[Problem] Beginning at the line that contains "pyautogui.click(x=<x>, y=<y>)", transcribe the remaining lines of the listing exactly; include the final line and omit everything before.

** Opening The records block **

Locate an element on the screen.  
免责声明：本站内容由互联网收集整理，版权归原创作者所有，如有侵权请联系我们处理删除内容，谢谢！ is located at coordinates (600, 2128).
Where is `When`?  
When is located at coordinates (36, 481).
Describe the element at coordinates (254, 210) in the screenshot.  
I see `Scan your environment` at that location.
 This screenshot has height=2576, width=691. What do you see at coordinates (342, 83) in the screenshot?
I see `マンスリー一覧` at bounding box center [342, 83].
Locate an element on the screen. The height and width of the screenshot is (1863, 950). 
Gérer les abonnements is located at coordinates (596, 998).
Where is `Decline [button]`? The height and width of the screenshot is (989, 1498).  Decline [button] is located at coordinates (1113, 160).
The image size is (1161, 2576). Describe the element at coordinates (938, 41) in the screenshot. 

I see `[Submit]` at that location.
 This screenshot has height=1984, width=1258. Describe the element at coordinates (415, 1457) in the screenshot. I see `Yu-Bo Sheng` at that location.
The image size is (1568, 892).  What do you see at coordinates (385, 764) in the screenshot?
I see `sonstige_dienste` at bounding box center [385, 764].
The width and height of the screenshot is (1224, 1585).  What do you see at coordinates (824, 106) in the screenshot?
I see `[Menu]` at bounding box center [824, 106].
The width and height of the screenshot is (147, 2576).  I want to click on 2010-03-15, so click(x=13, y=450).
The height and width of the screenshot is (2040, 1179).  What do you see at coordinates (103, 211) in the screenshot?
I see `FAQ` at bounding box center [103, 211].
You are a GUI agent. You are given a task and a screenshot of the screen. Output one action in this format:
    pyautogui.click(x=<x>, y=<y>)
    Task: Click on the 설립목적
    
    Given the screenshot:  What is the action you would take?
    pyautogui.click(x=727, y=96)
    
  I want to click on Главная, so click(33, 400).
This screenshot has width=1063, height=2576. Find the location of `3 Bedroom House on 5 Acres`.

** Closing The records block **

[Finished task]
    pyautogui.click(x=<x>, y=<y>)
    Task: Click on the 설립목적
    
    Given the screenshot:  What is the action you would take?
    pyautogui.click(x=727, y=96)
    
  I want to click on Главная, so click(33, 400).
This screenshot has width=1063, height=2576. Find the location of `3 Bedroom House on 5 Acres`.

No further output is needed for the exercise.